* [Assigned task]: Within the entries below, output exactly the lines between the line containing "You are a GUI" and the line containing "MEDIO ORIENTE (457, 1840)", inclusive, and omit any picture.

* [Information shown]:
• • • •

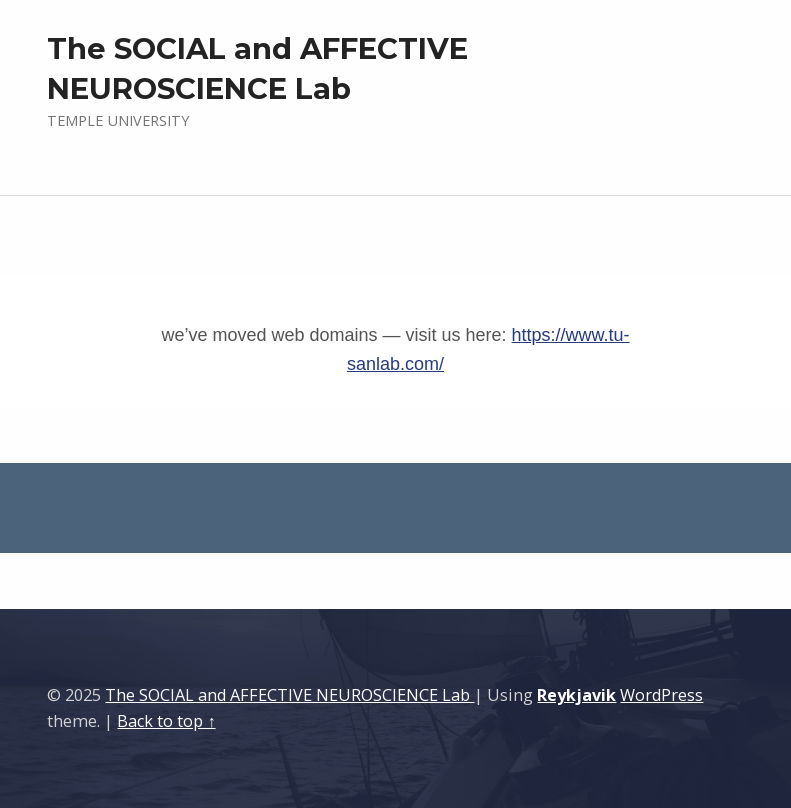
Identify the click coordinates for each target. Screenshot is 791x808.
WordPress (661, 695)
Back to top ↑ (166, 721)
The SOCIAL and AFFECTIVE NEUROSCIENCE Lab (289, 695)
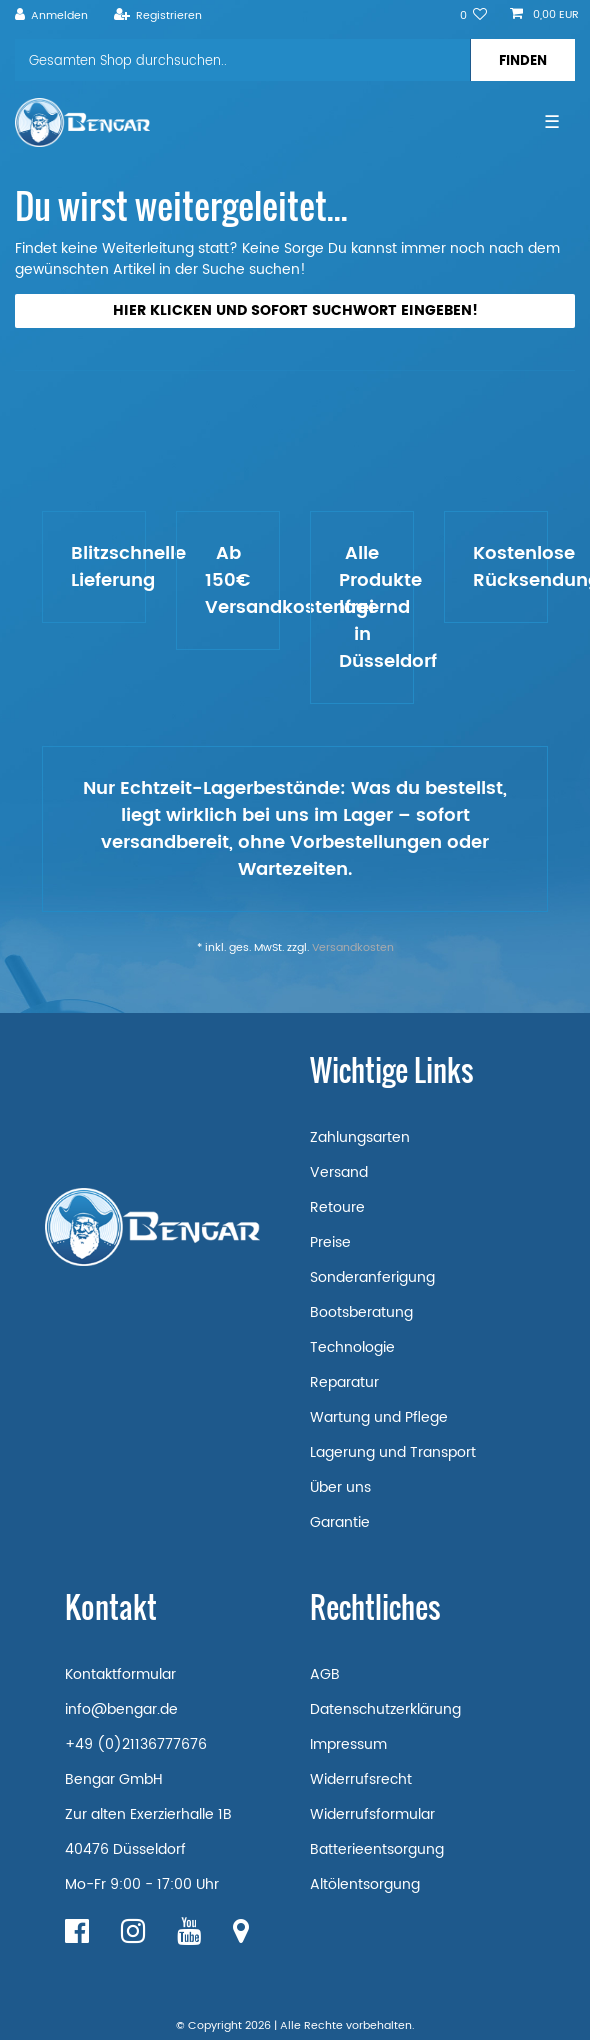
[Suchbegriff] (242, 60)
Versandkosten (353, 948)
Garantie (340, 1522)
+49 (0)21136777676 (136, 1744)
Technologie (352, 1347)
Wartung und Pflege (379, 1417)
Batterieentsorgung (377, 1849)
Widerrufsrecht (361, 1779)
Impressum (348, 1744)
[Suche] (522, 60)
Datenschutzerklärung (385, 1709)
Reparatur (344, 1382)
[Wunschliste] (474, 16)
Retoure (337, 1207)
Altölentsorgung (365, 1884)
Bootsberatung (361, 1312)
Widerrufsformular (372, 1814)
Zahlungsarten (360, 1137)
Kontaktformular (120, 1674)
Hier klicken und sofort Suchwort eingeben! (295, 310)
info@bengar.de (121, 1709)
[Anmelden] (52, 16)
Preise (330, 1242)
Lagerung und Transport (393, 1452)
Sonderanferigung (372, 1277)
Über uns (340, 1487)
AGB (325, 1674)
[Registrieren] (157, 16)
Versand (339, 1172)
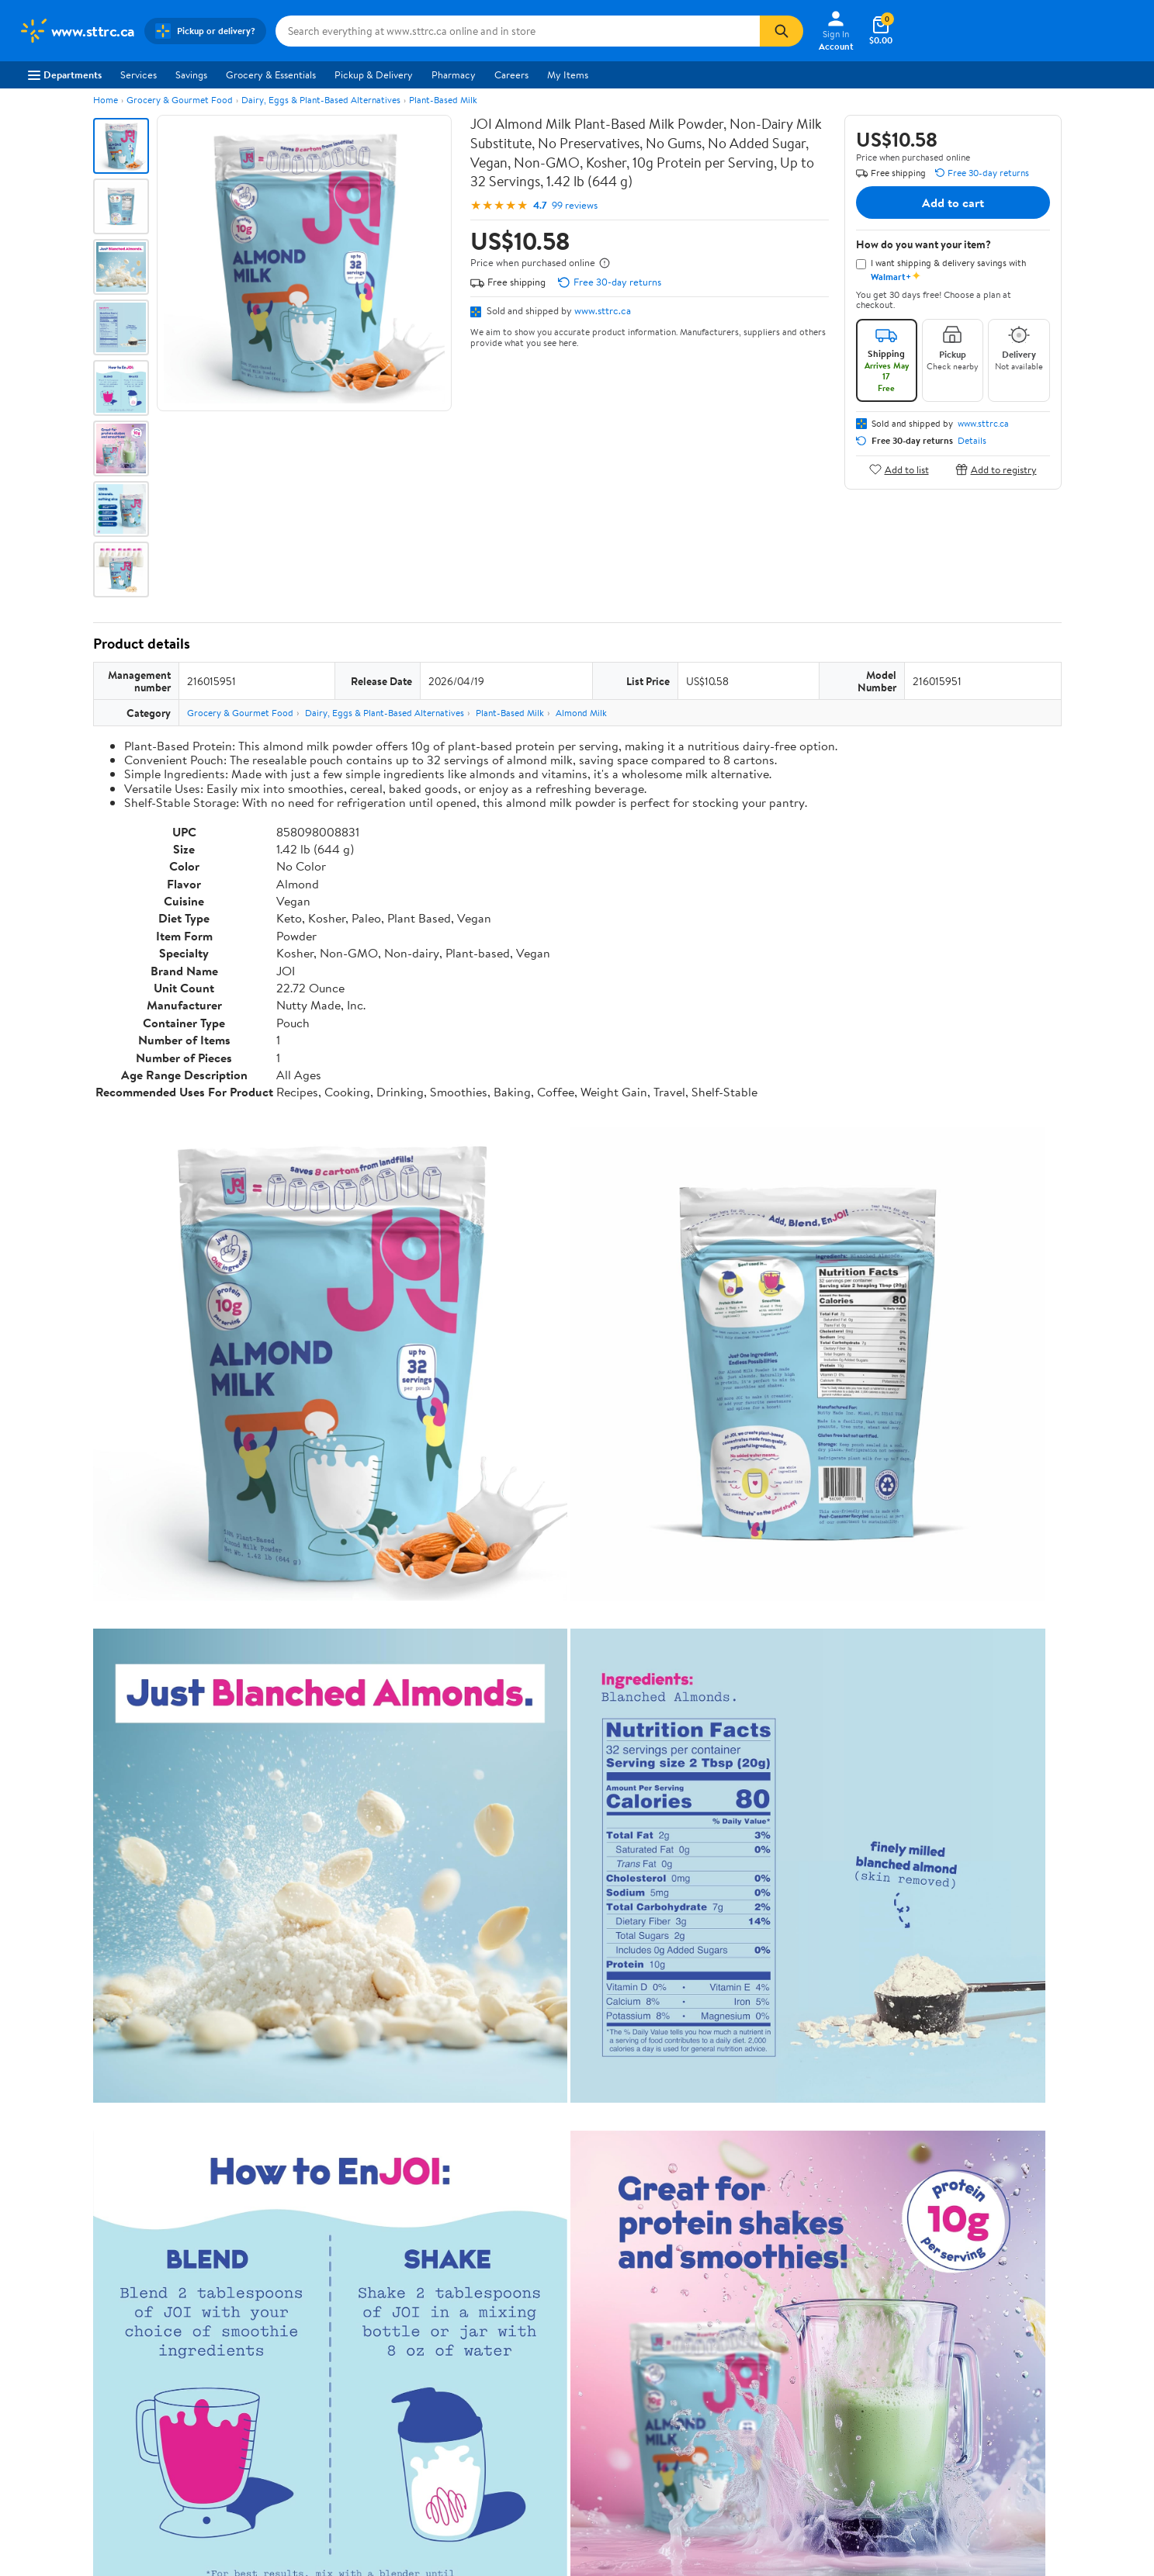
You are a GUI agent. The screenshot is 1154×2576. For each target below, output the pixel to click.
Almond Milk (581, 712)
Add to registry (996, 469)
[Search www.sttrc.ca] (518, 31)
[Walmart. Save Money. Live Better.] (77, 31)
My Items (567, 74)
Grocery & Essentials (271, 74)
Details (972, 440)
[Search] (781, 31)
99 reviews (575, 205)
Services (138, 74)
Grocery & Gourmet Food (179, 99)
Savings (191, 74)
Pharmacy (453, 74)
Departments (65, 74)
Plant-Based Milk (443, 99)
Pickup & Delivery (373, 74)
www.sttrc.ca (602, 310)
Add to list (899, 469)
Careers (511, 74)
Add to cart (953, 202)
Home (105, 99)
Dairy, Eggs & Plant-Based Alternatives (320, 99)
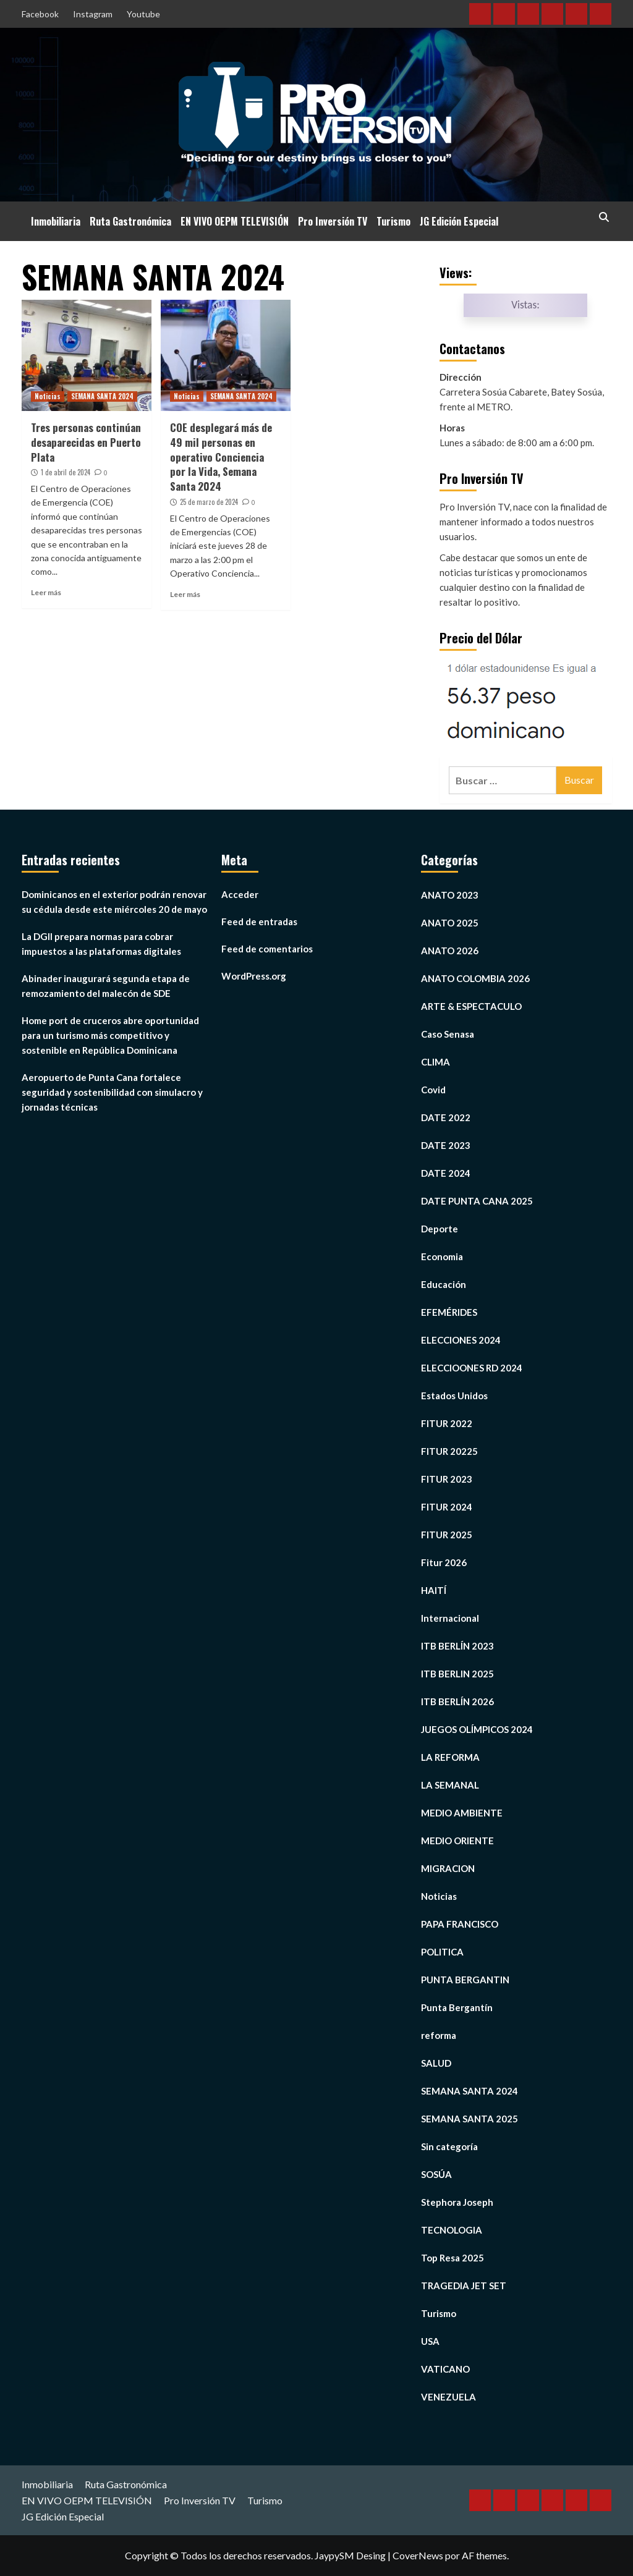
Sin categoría (449, 2146)
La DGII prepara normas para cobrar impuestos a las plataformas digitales (101, 944)
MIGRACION (448, 1868)
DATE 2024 (445, 1173)
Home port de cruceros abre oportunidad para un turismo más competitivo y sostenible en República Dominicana (110, 1035)
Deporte (439, 1228)
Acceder (239, 894)
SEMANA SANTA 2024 (102, 396)
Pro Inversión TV (332, 221)
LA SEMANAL (450, 1784)
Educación (443, 1284)
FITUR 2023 (446, 1479)
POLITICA (442, 1951)
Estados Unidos (454, 1395)
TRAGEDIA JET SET (463, 2285)
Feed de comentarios (267, 948)
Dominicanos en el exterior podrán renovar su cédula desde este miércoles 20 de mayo (114, 902)
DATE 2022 (445, 1117)
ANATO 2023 (449, 894)
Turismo (393, 221)
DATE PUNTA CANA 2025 (477, 1200)
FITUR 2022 (446, 1423)
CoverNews (418, 2555)
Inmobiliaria (55, 221)
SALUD (436, 2063)
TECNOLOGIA (451, 2229)
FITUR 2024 (446, 1506)
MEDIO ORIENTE (457, 1840)
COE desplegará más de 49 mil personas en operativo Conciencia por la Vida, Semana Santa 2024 (221, 457)
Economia (442, 1256)
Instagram (93, 14)
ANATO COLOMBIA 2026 (475, 978)
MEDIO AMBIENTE (462, 1812)
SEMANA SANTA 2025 (469, 2118)
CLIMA (435, 1061)
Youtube (143, 14)
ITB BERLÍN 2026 (457, 1701)
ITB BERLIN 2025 (457, 1673)
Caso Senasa (447, 1034)
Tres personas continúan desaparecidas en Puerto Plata (86, 442)
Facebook (40, 14)
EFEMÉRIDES (449, 1312)
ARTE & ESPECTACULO (471, 1006)
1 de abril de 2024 (65, 472)
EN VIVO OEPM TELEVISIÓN (235, 221)
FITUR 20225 (449, 1451)
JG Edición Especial (459, 221)
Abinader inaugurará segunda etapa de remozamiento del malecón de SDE (106, 986)
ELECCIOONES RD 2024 (471, 1367)
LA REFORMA (450, 1757)
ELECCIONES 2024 (461, 1339)
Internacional (450, 1618)
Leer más (46, 592)
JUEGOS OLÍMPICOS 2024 (477, 1729)
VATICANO (445, 2369)
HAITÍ (433, 1590)
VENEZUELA (448, 2396)
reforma (438, 2035)
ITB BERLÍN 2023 (457, 1645)
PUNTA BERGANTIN (465, 1979)
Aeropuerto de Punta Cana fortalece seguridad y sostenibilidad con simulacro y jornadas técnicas (112, 1092)
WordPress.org (253, 975)
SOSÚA (436, 2174)
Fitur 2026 (444, 1562)
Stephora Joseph (457, 2202)
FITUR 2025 (446, 1534)
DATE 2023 (445, 1145)
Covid (433, 1089)
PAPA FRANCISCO (459, 1924)
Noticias (48, 396)
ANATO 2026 (449, 950)
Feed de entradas (259, 921)
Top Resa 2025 (452, 2257)
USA (430, 2341)
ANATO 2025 (449, 922)
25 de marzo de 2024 (209, 502)
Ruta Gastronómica (130, 221)
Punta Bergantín (457, 2007)
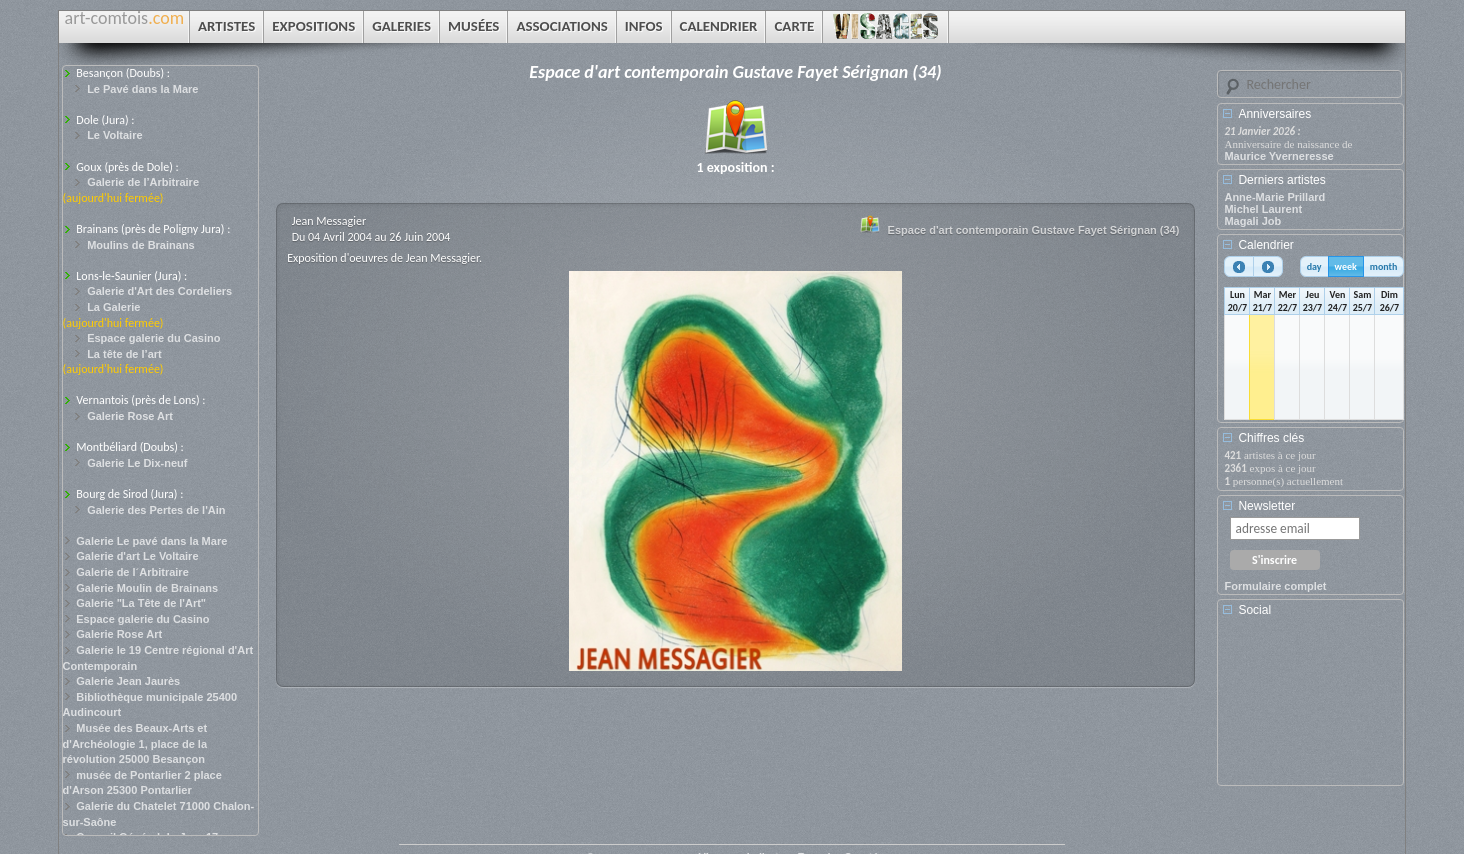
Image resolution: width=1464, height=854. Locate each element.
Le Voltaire (114, 135)
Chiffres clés (1271, 438)
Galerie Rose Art (130, 416)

• • • •

* [Result for this exercise]:
You are a GUI agent. The screenshot is 1154×2576. For each target below, output the pixel to click.
Almond Milk (581, 712)
Add to registry (996, 469)
[Search www.sttrc.ca] (518, 31)
[Walmart. Save Money. Live Better.] (77, 31)
My Items (567, 74)
Grocery & Essentials (271, 74)
Details (972, 440)
[Search] (781, 31)
99 reviews (575, 205)
Services (138, 74)
Grocery & Gourmet Food (179, 99)
Savings (191, 74)
Pharmacy (453, 74)
Departments (65, 74)
Plant-Based Milk (443, 99)
Pickup & Delivery (373, 74)
www.sttrc.ca (602, 310)
Add to list (899, 469)
Careers (511, 74)
Add to cart (953, 202)
Home (105, 99)
Dairy, Eggs & Plant-Based Alternatives (320, 99)
Sin categoría (449, 2146)
La DGII prepara normas para cobrar impuestos a las plataformas digitales (101, 944)
MIGRACION (448, 1868)
DATE 2024 (445, 1173)
Home port de cruceros abre oportunidad para un turismo más competitivo y sostenible en República Dominicana (110, 1035)
Deporte (439, 1228)
Acceder (239, 894)
SEMANA SANTA 2024 (102, 396)
Pro Inversión TV (332, 221)
LA SEMANAL (450, 1784)
Educación (443, 1284)
FITUR 2023 (446, 1479)
POLITICA (442, 1951)
Estados Unidos (454, 1395)
TRAGEDIA JET SET (463, 2285)
Feed de comentarios (267, 948)
Dominicanos en el exterior podrán renovar su cédula desde este miércoles 20 de mayo (114, 902)
DATE 2022 (445, 1117)
ANATO 2023 (449, 894)
Turismo (393, 221)
DATE PUNTA CANA 2025 (477, 1200)
FITUR 2022 (446, 1423)
CoverNews (418, 2555)
Inmobiliaria (55, 221)
SALUD (436, 2063)
TECNOLOGIA (451, 2229)
FITUR 2024 (446, 1506)
MEDIO ORIENTE (457, 1840)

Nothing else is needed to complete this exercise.